Emerging economies like India are pushing ahead on innovation measures, while advanced economies see productivity declines. World Bank/Flickr

The Conference Board’s latest productivity measure shows efficiency remains a problem for the global economy - and interestingly that innovation, despite occurring, may not be helping.

The business research group’s report found productivity across the world slowed down for the third straight year. Emerging economies contributed 1.8%, a fair share, to the global growth while mature economies contributed 0.4%. Total factor productivity (TFP), that is, how well labour inputs combine with capital inputs to generate output, was also low, dipping below zero in 2013.

Source: Conference Board.

Global labour productivity growth (output per person) softened from 1.8% (2012) to 1.7%, retreating from its highs of almost 4% in 2010. In the US, labour productivity growth was stable at 0.9%, Europe dipped to 0.4% while the emerging economies also saw a dip to 3.3%. Australia saw a moderate improvement of 0.6% in 2013.

Source: Conference Board.

It’s important to remember that the numbers portray only one part of the story. For instance Spain, with a weak output (-1.5%) and reduction in hours worked (-2.8%), reveals a positive productivity growth story (1.4%). Australia’s productivity has steadily improved over the past 24 months by 2.7% but has started to see an uptick in unemployment as well. Hence it is important to be cautious when interpreting a productivity story.

Increased labour intensity (more people and hours worked) in many countries has improved economic demand conditions, although a translation into better output growth figures is yet to be witnessed. This only confirms the global outlook for investment and consumption has been quite cautious, but an improvement in global growth projections from 2.9% to 3.4% is expected in 2014.

The productivity slowdown has been attributed to many things, predominantly weaker demand, a mismatch in resource allocation between labour and capital, and, lesser than optimum innovation outcomes emerging despite technology advancements in mature economies.

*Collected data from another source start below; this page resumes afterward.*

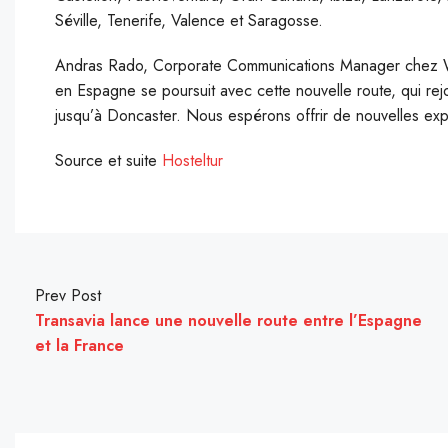
Séville, Tenerife, Valence et Saragosse.
Andras Rado, Corporate Communications Manager chez Wiz
en Espagne se poursuit avec cette nouvelle route, qui re
jusqu’à Doncaster. Nous espérons offrir de nouvelles expé
Source et suite
Hosteltur
Prev Post
Transavia lance une nouvelle route entre l’Espagne
et la France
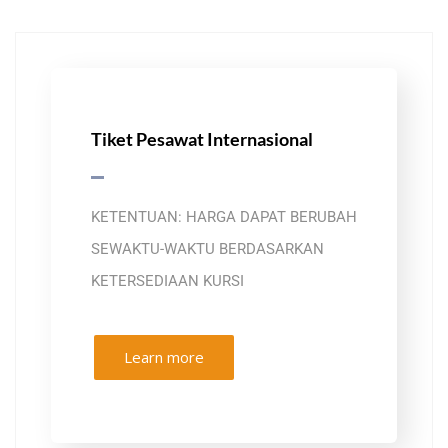
Tiket Pesawat Internasional
KETENTUAN: HARGA DAPAT BERUBAH
SEWAKTU-WAKTU BERDASARKAN
KETERSEDIAAN KURSI
Learn more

The strong consumption patterns in the emerging economies of India and China will continue to add to their output growth. These economies are clearly transitioning from export-orientated growth to domestic-consumption led growth, which means a greater urbanisation trend as well as middle class growth creating more room for international service providers.

Australia’s innovation challenge

Unlike many other countries, Australia has had access to natural resources for decades. In layman’s terms this is what Australia was born with. A country either has this or it doesn’t. As they say, there is only so far one can go with brawn; you need to have the brains and the wit to succeed as well. This is Australia’s challenge.

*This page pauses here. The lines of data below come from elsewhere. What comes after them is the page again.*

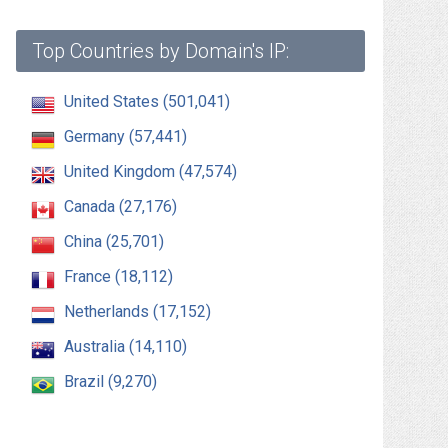
Top Countries by Domain's IP:
United States (501,041)
Germany (57,441)
United Kingdom (47,574)
Canada (27,176)
China (25,701)
France (18,112)
Netherlands (17,152)
Australia (14,110)
Brazil (9,270)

Australia does possess pockets of innovation excellence that are world-leading. For instance, David Lindeberg suggests Australian businesses are leading innovators and his technology company Scantech is a case-in-point. But can this level of excellence be seen across many industries?

Looking internationally, in India 23% of patents are filed by the public sector in comparison to 8% in Australia and an OECD average of 6%. Despite India’s positioning on the global innovation index at 64 (Australia at 23), India’s share of the world research output is still marginally higher at 3.5% compared to Australia’s 3.2%. It is fair to say the pace of innovation may be slowing in developed economies and that is one detractor from productivity growth.

Alongside the pressure to create new products and services, companies are increasingly focusing on business model innovation (BMI). It is widely accepted that value creation through BMI can further enhance productivity levels. A finding by the Economic Intelligence Unit (EIU) from a global survey it conducted revealed that 54% of 4000 senior managers preferred BMI as a source of competitive advantage rather than new products or services. This finding has been echoed with a similar study conducted by IBM wherein it interviewed over 750 organisational leaders who confirmed that BMI was much higher on the priority list of CEOs, as a consequence of competitive pressures, than what was previously thought.

In the face of weakening commodity and natural resource demand, Australia needs to transition as well. Just as we have seen the mobile phone transition from Nokia in Finland, to Blackberry in Canada, to Apple in the US and now Samsung in Korea – the trend is clear, the shift from the West to the East has started.

For Australia, this means the next wave of economic transformation will come from delivering services that are not necessarily natural-resource driven.

Australia will have to compete with economies from Europe, North America and from Asia in the provision of these services – this is no secret. Sectors such as tourism, education, agriculture will become important and more prominent, but Australia has to recognise that it does not necessarily have an edge in some of these sectors when compared to rest of the world market.

From a monetary and fiscal policy perspective, there is a real risk in relying on lower interest rates to drive demand and long term growth. This approach has its limitations. At the same time getting governments to spend their way out into growth and prosperity does not always yield results.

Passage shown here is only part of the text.